Michelin: Start der Serienfertigung für das Rad 2.0

Michelin
Neues Radkonzept:
Michelin Tweel
Das Rad neu erfinden wollen viele, Michelin tut es – jedenfalls ein bisschen: Mit der Eröffnung der Produktionsstätte für ein neues luftloses Rad-Konzept bezeugt der französische Konzern seinen Willen zu innovativen Entwicklungen über den klassischen Luftreifen hinaus. Dem Tweel geht niemals die Puste aus, doch er ist vorerst nur für spezielle Fahrzeugtypen verfügbar. Als John Boyd Dunlop anno 1888 den Luftreifen erfand, war ihm vermutlich nicht bewusst, wie lange sein Konzept ein unverzichtbarer Bestandteil der Mobilitätswelt bleiben würde. Auch aktuellste Entwicklungen vom High-Tech-Fahrrad bis zum Schwerlastfahrzeug kommen nicht ohne das gängigste aller Verbindungselemente zwischen Fahrzeug und Untergrund aus: der konventionellen Kombination von tragender steifer Felge und umlaufendem Gummireifen mit Druckluftfüllung.

Abhängig von Bauform und Höhe des Luftdrucks trägt das System mit wichtigen Federungs- und Dämpfungseigenschaften zu Fahrverhalten und Komfort des Fahrzeugs bei. Dennoch: Auch stetige Weiterentwicklungen bis hin zu Notlauf- oder selbstabdichtenden Mobilitätsreifen konnten dem Luftreifen den entscheidenden Nachteil eines plötzlich oder schleichend auftretenden Druckverlusts verbunden mit Gefahren eines Unfalls oder Totalausfalls nie hinreichend abgewöhnen.
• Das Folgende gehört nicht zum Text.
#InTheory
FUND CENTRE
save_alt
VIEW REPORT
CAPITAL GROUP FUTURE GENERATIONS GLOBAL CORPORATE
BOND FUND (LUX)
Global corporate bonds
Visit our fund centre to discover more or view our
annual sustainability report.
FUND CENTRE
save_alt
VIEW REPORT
Kaum verwunderlich also, dass sowohl Militär als auch zivile Wirtschaft großes Interesse an alternativen Lösungen haben, welche die Ausfallhäufigkeit von wichtigen Fahrzeugen unter schwierigen Bedingungen deutlich reduzieren können. Aus diesem Grunde tüfteln namhafte Reifenhersteller seit geraumer Zeit an innovativen und vor allem luftlosen Ideen für den Nachfolger des klassischen Rades, ohne bei den gewohnten Eigenschaften Abstriche machen zu müssen. Bislang vorgestellte Konzepte basieren dabei durchweg auf flexiblen Waben- oder Speichendesigns, sind aber wie etwa der Bridgestone Air Free oder Hankook i-Flex noch nicht über das Prototypen-Stadium hinaus gekommen.
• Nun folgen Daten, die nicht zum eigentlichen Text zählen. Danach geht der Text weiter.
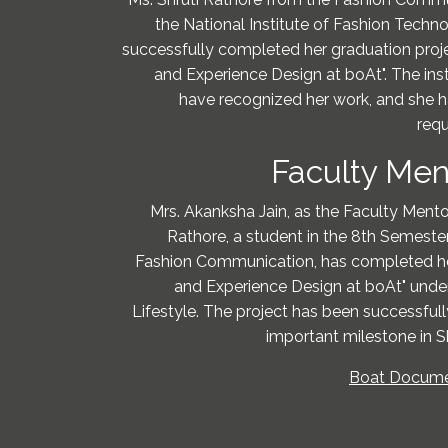
the National Institute of Fashion Techn
successfully completed her graduation proje
and Experience Design at boAt". The inst
have recognized her work, and she h
requ
Faculty Men
Mrs. Akanksha Jain, as the Faculty Mentor,
Rathore, a student in the 8th Semester
Fashion Communication, has completed her
and Experience Design at boAt" under
Lifestyle. The project has been successful
important milestone in S
Boat Documen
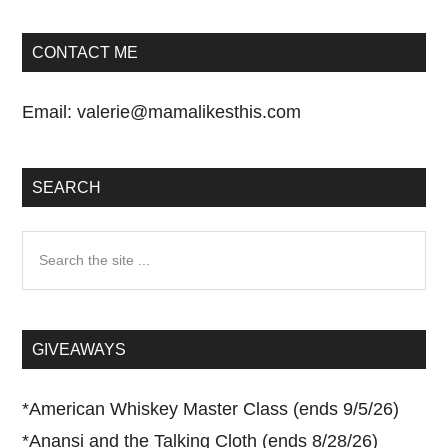
CONTACT ME
Email:
valerie@mamalikesthis.com
SEARCH
Search
the
site
...
GIVEAWAYS
*
American Whiskey Master Class (ends 9/5/26)
*
Anansi and the Talking Cloth (ends 8/28/26)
Der französische Weltkonzern Michelin geht nun einen Schritt weiter und nimmt im nordamerikanischen South Carolina eine neue Fabrik für die Ausweitung der Serienfertigung des X Tweel in Betrieb, eines neuartigen Rad-Konzepts, bei dem Felge und Reifen zu einem gemeinsamen Bauteil kombiniert werden - nicht von ungefähr ist der Verkaufsname Tweel ein Kunstwort aus Tire und Wheel.
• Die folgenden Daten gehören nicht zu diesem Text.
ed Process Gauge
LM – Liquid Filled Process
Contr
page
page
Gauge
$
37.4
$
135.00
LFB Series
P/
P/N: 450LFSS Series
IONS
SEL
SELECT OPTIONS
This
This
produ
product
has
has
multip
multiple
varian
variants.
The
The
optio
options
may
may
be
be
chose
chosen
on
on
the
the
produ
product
Die technische Realisierung wirkt simpel, ist tatsächlich jedoch ein komplexes Zusammenspiel von schubsteifer Lauffläche, starrer Nabe und fragil wirkender, elastischer Speichen aus Polyurethan. Die intelligente Auslegung letzterer sorgt für ein Federungs- und Dämpfungsverhalten in Anlehnung an einen Luftreifen, während die Konstruktion der Lauffläche eine niedrige und gleichmäßige Verteilung der Flächenpressung gewährleistet. Konstruktionsbedingt ist der Tweel wartungsfrei und ausfallsicher - ideal also für schweres und üblicherweise reifenmordendes Terrain.

Zugegeben, für die große Mehrzahl der Fahrzeuge - insbesondere Pkw und Nutzfahrzeuge - bleibt das luftlose Rad noch Zukunftsmusik, denn der X Tweel wird aktuell nur in zwei Versionen für Fahrzeuge im niedrigen Geschwindigkeitsbereich angeboten: als X Tweel SSL für kompakte Radlader und als X Tweel TURF für große Aufsitzmäher. Dennoch gibt die Bereitschaft Michelins zu solchen Investitionen einen guten Ausblick auf den Stand der Technik und öffnet vielleicht die Tür zu einer ganz neuen Art, unsere Fahrzeuge der Zukunft mit der Straße zu verbinden.